Funny River Road resident Donny Joachim said the change is obvious. Look back only 10 years, he said.

Many children today hook into TVs, iPads, Xboxs. They suck down electricity; they gobble gas. Their impacts, he said, generally go unnoticed.

But Katmai and Lituya live in a yurt. They don’t have cable. They are off the grid. Joachim’s two kids, 3-year-old Banyan and 2-year-old Sequoia, are the same. When Joachim and his family need heat, they chop firewood. When they need power, they have a generator. It’s their own energy, Joachim said.

Katmai and Lituya, and children like them, will grow up different, he said.

“I don’t see these guys being championship Xbox players,” he said. “I see these guys being sure of the footprint they leave behind.”

If other children grow up resilient and as learners, they will adapt to the coming changes, said Dan Chay, of Kenai. While the outdoor lifestyle is too much for some, others flourish in it, he said.

Erin’s mother, Niki Hoagland, said Katmai and Lituya will grow up advocates because they are engulfed in the outdoors, she said.

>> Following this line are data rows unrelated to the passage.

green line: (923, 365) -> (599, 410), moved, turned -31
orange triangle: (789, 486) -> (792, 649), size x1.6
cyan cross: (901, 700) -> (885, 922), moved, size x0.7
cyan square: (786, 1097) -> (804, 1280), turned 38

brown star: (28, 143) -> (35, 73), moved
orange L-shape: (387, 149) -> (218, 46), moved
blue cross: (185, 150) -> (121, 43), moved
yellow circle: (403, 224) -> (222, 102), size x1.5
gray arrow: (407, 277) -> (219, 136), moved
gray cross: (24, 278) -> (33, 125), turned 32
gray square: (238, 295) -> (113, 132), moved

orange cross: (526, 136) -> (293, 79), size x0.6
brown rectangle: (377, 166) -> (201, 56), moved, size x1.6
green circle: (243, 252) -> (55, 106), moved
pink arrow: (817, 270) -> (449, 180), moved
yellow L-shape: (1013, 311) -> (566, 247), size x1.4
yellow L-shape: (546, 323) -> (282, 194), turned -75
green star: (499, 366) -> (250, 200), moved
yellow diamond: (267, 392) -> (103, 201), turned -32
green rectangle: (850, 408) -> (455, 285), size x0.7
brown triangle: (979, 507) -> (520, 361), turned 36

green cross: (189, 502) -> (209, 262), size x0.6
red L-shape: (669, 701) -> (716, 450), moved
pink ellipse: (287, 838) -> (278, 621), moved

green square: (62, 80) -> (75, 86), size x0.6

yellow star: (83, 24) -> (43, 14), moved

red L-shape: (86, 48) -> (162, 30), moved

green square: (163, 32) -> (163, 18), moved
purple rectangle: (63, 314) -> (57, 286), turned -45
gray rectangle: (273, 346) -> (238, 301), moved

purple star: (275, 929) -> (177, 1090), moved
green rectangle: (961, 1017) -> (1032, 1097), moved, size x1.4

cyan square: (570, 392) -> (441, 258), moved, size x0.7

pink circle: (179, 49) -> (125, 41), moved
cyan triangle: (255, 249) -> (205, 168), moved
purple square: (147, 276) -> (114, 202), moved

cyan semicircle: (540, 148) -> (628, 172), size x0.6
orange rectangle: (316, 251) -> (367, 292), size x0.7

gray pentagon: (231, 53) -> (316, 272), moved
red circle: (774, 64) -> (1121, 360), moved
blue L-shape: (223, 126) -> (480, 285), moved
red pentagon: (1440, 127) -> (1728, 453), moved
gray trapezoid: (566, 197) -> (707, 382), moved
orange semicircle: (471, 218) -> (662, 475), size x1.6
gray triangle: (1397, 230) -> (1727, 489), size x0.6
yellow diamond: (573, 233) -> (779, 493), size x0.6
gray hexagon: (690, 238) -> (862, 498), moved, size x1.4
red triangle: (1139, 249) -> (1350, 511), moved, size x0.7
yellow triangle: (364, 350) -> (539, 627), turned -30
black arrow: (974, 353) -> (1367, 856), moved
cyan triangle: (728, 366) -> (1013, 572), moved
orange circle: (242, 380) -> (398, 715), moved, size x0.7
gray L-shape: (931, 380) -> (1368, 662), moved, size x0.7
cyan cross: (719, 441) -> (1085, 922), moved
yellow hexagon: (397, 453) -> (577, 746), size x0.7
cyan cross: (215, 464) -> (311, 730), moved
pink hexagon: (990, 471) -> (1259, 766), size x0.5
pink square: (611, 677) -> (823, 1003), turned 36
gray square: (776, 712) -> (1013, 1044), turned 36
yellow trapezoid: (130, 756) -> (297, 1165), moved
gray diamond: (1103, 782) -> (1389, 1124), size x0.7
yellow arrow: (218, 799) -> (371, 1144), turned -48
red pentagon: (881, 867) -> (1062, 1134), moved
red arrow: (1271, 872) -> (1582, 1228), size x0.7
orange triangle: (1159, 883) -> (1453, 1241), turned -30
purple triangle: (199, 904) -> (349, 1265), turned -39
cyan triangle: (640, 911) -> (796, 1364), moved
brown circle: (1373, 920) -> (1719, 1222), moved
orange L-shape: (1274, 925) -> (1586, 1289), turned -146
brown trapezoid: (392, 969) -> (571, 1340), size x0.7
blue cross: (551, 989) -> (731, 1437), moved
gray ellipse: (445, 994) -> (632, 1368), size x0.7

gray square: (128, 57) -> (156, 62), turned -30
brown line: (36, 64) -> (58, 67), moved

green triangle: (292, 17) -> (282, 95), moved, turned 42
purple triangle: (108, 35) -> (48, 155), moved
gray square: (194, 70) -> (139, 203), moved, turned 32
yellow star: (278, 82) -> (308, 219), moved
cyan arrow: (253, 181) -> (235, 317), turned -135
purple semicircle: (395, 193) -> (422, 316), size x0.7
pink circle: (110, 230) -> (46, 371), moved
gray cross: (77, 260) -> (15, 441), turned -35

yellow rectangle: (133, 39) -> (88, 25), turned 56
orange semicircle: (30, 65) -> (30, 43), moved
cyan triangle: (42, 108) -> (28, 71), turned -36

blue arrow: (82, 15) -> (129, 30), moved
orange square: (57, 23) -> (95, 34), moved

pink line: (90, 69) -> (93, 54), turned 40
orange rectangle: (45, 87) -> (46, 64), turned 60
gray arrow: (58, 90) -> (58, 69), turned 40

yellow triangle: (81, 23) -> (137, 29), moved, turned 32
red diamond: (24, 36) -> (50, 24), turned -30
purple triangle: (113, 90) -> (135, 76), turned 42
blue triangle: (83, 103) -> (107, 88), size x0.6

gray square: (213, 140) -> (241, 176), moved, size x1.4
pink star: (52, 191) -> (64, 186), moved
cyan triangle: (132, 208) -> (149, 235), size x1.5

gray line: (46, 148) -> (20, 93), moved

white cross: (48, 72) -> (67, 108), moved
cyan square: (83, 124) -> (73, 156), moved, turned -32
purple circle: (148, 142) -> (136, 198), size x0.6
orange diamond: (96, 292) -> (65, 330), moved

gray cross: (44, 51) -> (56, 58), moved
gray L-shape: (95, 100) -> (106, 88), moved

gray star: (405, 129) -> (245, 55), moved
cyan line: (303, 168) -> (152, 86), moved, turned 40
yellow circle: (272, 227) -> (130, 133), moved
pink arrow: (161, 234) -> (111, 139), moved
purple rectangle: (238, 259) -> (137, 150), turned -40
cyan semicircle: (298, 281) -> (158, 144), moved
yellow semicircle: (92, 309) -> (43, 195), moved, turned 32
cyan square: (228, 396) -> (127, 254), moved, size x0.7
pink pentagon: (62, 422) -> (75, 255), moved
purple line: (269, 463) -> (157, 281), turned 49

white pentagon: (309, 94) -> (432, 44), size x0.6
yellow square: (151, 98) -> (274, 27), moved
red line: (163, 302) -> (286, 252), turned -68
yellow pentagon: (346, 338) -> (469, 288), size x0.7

Hoagland joined her daughter, son-in-law and two grandchildren for the last month-long leg of their trek around Cook Inlet. Probably because both their parents are biologists, her two grandchildren are constantly learning. Katmai even taught Hoagland on their walk back about plants, she said.

“Everywhere they go,” she said, “it’s an opportunity to explain the world.”

It was now after the slideshow, and Katmai was back at the packraft. This time it was a black boat, fully inflated.

He bounced on and off its bow.

One of Joachim’s kids ran around the raft swinging the blade of a paddle like a sword.

Erin and Hig answered questions.

Katmai said it’s too hard to explain why he enjoys being outside. He shook his head. It’s easier, he said, to talk about dinosaurs.

Giganotosaurus was the biggest meat eater, he said. It is from the Cretaceous Period — that’s pronounced “kri-ta-shes.” That’s the last of the three dinosaur periods, he said.

He toyed with the raft’s heavy-duty zipper. It would still be bigger than all of the other carnivores even if it lived in the Triassic Period or Jurassic Period. It was even bigger than the Tyrannosaurus Rex, he said.

His blue eyes looked up.

“And now I’m not so interested in dinosaurs,” he said; “now I’m more interested in airplanes.”